(Task material)
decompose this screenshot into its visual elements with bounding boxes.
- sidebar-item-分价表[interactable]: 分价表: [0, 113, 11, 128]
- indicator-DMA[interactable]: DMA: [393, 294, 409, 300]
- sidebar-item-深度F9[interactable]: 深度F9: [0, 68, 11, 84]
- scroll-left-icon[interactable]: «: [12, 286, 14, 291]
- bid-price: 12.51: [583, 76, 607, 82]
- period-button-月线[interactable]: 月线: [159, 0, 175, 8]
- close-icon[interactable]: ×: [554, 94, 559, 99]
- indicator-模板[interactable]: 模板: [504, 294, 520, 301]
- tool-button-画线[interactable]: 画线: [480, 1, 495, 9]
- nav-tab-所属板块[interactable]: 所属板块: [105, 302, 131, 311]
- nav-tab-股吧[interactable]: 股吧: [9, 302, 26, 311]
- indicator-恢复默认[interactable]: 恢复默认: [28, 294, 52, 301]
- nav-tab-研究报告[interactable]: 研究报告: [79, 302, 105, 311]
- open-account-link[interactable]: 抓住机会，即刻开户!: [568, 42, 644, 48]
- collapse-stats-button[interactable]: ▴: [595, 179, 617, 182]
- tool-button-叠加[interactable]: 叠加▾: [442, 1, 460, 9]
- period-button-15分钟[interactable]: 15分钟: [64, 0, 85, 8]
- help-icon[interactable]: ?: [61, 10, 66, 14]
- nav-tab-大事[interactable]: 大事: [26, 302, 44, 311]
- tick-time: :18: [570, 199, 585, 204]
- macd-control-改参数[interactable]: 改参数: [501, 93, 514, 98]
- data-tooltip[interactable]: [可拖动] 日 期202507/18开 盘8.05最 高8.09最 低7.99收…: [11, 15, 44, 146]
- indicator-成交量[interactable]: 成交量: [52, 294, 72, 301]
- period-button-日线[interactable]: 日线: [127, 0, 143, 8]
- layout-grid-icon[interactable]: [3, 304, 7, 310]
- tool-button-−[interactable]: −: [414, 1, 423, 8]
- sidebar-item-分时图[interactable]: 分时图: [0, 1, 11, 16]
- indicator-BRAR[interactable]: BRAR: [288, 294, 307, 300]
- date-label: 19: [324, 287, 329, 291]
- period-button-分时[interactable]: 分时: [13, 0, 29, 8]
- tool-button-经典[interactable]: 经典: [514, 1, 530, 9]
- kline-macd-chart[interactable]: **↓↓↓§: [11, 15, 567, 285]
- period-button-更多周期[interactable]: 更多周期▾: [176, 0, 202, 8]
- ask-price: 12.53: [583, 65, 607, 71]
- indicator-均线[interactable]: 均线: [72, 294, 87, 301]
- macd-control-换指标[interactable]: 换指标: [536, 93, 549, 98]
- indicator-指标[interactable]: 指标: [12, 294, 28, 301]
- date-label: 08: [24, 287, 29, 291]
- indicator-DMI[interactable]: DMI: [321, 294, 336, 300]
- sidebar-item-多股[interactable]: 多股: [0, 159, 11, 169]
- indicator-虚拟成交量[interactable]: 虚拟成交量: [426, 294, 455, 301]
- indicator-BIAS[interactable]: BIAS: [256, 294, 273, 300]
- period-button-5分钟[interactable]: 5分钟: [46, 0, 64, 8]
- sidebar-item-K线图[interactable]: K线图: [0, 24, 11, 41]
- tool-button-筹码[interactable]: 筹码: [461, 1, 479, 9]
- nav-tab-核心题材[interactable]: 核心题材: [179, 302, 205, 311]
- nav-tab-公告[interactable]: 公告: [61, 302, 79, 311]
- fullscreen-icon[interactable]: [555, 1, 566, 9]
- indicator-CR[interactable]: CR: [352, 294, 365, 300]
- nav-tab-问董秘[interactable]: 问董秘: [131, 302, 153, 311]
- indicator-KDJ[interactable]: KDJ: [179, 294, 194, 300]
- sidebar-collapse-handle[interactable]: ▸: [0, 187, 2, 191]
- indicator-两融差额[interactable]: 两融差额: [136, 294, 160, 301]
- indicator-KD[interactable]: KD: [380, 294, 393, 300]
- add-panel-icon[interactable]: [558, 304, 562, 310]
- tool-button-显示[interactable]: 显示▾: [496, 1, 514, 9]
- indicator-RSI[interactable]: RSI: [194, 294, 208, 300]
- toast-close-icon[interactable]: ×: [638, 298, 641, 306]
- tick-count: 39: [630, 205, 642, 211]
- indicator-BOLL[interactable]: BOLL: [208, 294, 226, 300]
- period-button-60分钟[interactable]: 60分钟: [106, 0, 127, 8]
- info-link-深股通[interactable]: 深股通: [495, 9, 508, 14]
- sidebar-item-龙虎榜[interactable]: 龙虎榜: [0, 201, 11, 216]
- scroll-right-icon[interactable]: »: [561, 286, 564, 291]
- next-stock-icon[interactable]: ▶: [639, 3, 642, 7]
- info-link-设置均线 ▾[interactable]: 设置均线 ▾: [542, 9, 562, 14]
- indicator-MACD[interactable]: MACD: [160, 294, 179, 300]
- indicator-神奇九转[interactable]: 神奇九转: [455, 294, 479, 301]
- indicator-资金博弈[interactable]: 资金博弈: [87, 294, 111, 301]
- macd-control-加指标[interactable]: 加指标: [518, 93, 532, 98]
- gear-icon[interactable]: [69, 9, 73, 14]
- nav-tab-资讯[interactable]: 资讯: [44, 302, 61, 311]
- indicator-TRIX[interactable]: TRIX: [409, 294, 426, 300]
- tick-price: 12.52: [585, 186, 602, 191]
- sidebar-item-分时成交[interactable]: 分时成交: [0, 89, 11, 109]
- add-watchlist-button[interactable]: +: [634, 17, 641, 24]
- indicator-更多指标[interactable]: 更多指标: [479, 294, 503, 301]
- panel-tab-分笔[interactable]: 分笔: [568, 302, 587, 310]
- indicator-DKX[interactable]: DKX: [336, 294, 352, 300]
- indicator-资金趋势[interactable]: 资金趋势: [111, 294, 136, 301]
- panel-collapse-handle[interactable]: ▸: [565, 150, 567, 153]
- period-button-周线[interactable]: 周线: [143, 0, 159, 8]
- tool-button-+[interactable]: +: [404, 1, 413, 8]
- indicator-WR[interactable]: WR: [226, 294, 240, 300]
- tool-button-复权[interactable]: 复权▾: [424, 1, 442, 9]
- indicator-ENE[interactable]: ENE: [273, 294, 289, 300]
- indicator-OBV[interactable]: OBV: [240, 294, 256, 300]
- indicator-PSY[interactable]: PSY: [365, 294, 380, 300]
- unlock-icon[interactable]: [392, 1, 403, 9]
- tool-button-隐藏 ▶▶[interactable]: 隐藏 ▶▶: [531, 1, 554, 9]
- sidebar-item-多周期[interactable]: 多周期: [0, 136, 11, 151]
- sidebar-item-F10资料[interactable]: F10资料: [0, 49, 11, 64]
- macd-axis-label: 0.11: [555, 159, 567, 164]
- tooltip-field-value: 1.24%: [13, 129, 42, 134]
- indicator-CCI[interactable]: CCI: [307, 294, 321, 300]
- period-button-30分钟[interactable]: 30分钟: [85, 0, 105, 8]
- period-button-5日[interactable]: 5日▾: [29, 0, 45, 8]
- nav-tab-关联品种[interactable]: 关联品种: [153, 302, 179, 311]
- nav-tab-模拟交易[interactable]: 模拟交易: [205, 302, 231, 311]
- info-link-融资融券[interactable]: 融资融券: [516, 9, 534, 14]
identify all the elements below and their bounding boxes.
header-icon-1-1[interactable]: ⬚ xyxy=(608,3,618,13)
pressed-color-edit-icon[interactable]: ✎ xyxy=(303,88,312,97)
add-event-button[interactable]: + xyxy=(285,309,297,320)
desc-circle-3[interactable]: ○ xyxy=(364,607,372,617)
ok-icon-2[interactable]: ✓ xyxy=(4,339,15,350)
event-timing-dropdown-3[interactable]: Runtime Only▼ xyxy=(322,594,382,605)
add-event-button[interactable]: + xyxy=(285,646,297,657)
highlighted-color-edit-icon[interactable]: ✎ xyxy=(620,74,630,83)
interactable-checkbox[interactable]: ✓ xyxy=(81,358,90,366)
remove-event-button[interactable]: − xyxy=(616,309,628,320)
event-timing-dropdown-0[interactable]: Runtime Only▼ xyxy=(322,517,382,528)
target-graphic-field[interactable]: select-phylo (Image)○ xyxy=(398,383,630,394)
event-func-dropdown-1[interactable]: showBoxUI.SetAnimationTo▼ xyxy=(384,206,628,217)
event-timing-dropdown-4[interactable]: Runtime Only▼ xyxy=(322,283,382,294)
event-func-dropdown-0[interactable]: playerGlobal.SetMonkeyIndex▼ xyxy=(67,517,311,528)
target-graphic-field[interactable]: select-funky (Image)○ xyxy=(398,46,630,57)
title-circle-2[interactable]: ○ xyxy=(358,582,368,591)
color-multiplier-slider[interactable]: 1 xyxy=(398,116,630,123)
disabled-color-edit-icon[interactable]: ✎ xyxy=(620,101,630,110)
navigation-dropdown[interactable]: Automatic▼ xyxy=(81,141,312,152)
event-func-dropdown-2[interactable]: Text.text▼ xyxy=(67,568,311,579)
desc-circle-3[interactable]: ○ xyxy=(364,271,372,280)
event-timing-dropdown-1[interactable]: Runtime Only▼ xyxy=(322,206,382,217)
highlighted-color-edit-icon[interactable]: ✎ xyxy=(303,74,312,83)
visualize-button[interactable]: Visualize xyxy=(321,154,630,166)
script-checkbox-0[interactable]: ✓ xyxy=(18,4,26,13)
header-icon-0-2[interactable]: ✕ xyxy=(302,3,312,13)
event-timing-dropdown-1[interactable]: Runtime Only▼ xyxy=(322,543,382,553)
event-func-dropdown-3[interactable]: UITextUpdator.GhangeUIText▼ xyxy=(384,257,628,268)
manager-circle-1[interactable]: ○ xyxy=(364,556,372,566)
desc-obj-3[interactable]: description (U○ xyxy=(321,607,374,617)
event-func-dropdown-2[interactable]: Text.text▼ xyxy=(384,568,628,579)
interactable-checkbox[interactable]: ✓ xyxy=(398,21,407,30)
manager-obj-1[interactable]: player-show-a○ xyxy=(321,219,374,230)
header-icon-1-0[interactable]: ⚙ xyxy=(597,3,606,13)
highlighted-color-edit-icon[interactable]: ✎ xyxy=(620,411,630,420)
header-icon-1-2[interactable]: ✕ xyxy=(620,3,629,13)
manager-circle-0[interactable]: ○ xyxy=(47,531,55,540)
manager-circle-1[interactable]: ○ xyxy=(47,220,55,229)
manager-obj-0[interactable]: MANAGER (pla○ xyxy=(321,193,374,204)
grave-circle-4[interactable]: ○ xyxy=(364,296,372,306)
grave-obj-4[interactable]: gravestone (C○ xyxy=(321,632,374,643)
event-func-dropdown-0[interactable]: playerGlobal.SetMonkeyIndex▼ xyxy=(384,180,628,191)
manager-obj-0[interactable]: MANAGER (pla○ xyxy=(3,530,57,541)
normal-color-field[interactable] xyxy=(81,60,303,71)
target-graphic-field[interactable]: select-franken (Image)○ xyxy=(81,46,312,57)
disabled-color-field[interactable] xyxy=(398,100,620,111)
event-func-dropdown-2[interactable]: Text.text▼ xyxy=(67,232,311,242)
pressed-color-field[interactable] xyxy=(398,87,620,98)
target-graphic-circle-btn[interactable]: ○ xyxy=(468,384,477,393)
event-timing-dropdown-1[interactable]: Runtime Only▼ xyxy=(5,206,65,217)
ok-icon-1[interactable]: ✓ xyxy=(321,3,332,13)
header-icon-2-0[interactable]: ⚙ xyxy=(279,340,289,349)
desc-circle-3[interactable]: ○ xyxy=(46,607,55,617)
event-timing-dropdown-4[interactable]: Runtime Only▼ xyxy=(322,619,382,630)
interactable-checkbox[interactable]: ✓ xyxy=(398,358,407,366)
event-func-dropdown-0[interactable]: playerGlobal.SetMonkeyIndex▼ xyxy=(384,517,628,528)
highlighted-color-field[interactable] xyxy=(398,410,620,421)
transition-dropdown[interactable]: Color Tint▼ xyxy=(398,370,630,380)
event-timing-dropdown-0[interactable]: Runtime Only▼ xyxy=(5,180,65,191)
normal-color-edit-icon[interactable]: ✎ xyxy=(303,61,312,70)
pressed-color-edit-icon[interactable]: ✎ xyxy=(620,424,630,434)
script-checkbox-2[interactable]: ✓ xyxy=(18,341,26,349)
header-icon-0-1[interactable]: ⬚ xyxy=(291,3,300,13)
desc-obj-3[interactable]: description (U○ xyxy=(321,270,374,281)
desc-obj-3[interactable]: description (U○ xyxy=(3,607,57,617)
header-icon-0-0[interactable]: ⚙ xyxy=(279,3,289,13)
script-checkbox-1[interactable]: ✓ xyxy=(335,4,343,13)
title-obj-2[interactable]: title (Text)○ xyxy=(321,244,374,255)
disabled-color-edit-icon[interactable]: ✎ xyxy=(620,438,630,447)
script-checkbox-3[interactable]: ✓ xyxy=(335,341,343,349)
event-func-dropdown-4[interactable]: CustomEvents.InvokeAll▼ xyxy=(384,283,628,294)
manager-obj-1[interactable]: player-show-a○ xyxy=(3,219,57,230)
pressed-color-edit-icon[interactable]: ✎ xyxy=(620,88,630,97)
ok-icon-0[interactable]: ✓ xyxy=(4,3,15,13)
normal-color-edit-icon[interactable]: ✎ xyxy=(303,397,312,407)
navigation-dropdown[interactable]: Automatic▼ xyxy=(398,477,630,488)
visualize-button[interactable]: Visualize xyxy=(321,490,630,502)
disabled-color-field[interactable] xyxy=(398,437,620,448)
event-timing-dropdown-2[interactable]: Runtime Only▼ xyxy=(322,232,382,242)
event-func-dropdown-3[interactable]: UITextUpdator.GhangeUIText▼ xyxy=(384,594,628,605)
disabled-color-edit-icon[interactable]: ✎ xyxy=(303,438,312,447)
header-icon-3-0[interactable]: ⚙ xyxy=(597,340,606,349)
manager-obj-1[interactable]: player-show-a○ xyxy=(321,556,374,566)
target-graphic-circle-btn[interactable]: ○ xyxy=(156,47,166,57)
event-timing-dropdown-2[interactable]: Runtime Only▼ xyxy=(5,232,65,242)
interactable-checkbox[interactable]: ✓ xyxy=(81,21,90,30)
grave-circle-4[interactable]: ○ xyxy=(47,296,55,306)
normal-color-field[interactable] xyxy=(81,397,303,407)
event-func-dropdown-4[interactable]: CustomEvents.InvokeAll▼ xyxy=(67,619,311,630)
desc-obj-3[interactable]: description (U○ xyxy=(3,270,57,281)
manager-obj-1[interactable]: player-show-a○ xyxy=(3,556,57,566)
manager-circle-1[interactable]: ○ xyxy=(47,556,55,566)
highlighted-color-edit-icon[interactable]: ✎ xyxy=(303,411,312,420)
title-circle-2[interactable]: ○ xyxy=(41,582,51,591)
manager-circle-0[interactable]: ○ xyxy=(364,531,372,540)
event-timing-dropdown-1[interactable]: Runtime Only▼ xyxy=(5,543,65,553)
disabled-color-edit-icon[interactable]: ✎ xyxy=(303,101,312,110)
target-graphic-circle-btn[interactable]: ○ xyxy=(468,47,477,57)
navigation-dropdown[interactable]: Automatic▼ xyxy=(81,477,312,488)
(End Task material)
◆ What the task asks
Read the entries above and find each line holding the word "label". Copy it out.

◆ Answer space
- date-label: 19: [324, 287, 329, 291]
- date-label: 08: [24, 287, 29, 291]
- macd-axis-label: 0.11: [555, 159, 567, 164]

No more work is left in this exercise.